Department of Experimental Psychology, Ghent University, H. Dunantlaan 2, 9000, Ghent, Belgium.
Behav Res Methods. 2013 Jun;45(2):422-30. doi: 10.3758/s13428-012-0270-5.
In a critical review of the heuristics used to deal with zero word frequencies, we show that four are suboptimal, one is good, and one may be acceptable. The four suboptimal strategies are discarding words with zero frequencies, giving words with zero frequencies a very low frequency, adding 1 to the frequency per million, and making use of the Good-Turing algorithm. The good algorithm is the Laplace transformation, which consists of adding 1 to each frequency count and increasing the total corpus size by the number of word types observed.
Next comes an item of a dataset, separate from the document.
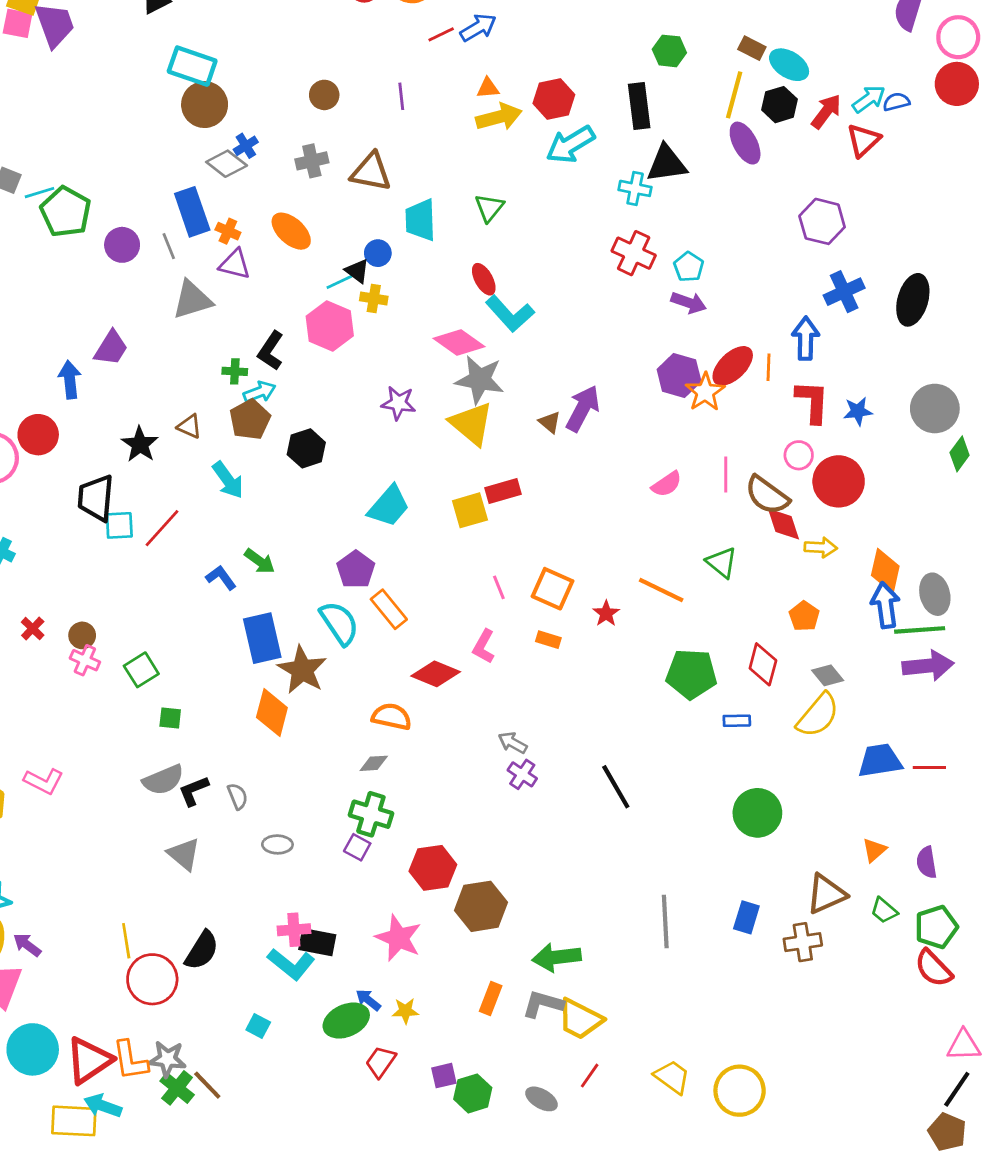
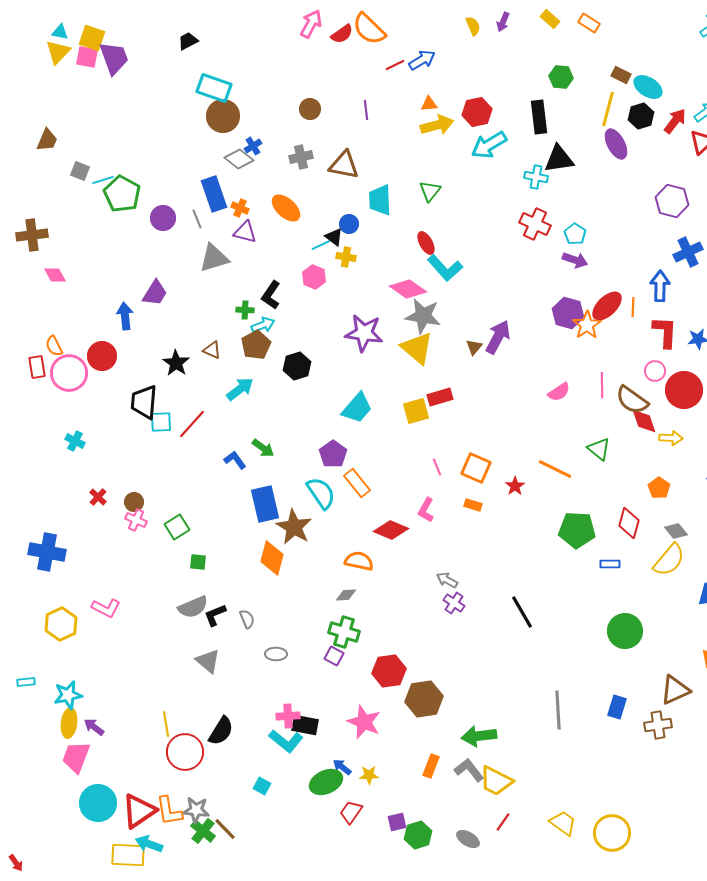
pink hexagon: (330, 326) -> (314, 277), size x0.7
purple star: (398, 403) -> (364, 333), size x1.5
brown triangle: (550, 422) -> (474, 347), turned 30
cyan arrow: (228, 480) -> (240, 389), turned -92
gray L-shape: (543, 1004) -> (469, 770), turned 36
A strategy that may be acceptable is to guess the frequency of absent words on the basis of other corpora and then increasing the total corpus size by the estimated summed frequency of the missing words. A comparison with the lexical decision times of the English Lexicon Project and the British Lexicon Project suggests that the Laplace transformation gives the most useful estimates (in addition to being easy to calculate). Therefore, we recommend it to researchers.
在对处理零词频所用启发式方法的批判性回顾中,我们表明其中四种是次优的,一种是好的,一种可能是可接受的。四种次优策略是丢弃零频率的单词、给零频率的单词一个非常低的频率、将每百万频率增加 1 以及使用古德-图灵算法。好的算法是拉普拉斯变换,它包括给每个频率计数加 1,并将总语料库大小增加到观察到的单词类型数量。一种可能可接受的策略是根据其他语料库猜测缺失单词的频率,然后将总语料库大小增加到缺失单词估计的总和频率。与英语词汇项目和英国词汇项目的词汇决策时间的比较表明,拉普拉斯变换提供了最有用的估计(除了易于计算)。因此,我们向研究人员推荐它。